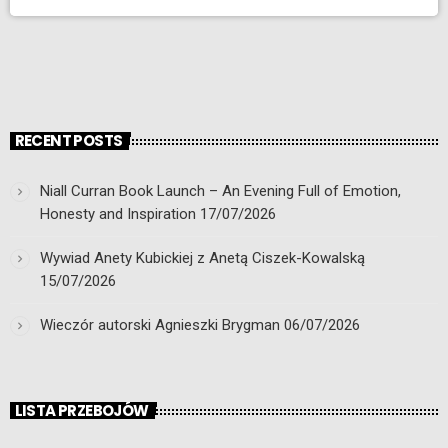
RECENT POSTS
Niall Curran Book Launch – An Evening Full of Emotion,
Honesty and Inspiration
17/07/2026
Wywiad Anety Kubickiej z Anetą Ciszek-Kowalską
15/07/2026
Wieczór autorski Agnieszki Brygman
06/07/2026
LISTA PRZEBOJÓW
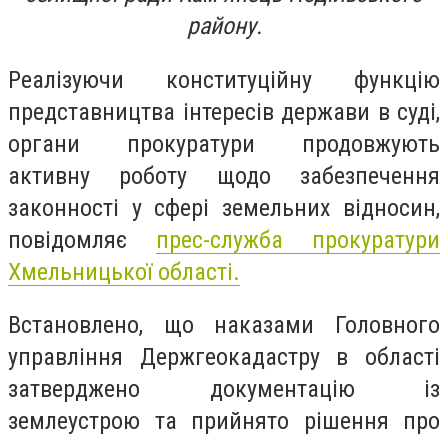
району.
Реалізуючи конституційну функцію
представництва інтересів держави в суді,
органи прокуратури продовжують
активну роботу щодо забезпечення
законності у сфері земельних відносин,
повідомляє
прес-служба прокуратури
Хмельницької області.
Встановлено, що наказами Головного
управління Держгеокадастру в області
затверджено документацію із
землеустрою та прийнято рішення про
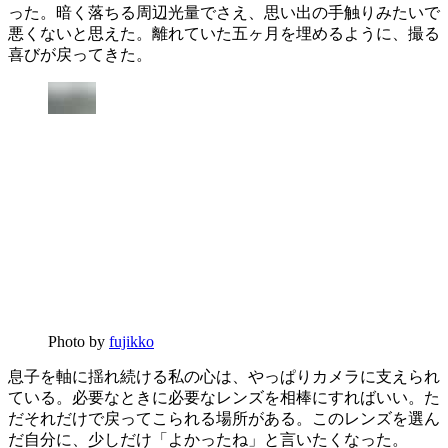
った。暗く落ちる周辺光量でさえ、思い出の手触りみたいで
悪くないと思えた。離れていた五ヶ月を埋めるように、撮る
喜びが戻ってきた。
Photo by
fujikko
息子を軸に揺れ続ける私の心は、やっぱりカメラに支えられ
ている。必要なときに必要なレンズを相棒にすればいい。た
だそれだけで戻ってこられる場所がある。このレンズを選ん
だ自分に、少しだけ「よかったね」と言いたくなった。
...
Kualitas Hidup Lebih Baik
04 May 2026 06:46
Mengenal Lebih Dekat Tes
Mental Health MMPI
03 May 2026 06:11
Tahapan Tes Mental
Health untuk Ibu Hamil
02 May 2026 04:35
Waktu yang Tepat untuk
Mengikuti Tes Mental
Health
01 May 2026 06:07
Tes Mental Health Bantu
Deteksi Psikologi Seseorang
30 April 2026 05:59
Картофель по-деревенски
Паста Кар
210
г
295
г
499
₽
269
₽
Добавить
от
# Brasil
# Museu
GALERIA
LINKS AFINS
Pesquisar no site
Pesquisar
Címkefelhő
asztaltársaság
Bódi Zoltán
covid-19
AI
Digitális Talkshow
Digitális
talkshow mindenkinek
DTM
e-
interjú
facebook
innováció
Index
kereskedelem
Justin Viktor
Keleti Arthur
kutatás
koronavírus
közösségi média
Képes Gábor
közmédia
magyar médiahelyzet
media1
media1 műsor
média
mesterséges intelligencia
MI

:: Your instructions ::
Each line above from the one with "った。暗く落ちる周辺光量でさえ、思い出の手触りみたいで" up to and including the one with "だ自分に、少しだけ「よかったね」と言いたくなった。" must be set down exactly, and no line outside that span may appear.

:: Response box ::
った。暗く落ちる周辺光量でさえ、思い出の手触りみたいで
悪くないと思えた。離れていた五ヶ月を埋めるように、撮る
喜びが戻ってきた。
Photo by
fujikko
息子を軸に揺れ続ける私の心は、やっぱりカメラに支えられ
ている。必要なときに必要なレンズを相棒にすればいい。た
だそれだけで戻ってこられる場所がある。このレンズを選ん
だ自分に、少しだけ「よかったね」と言いたくなった。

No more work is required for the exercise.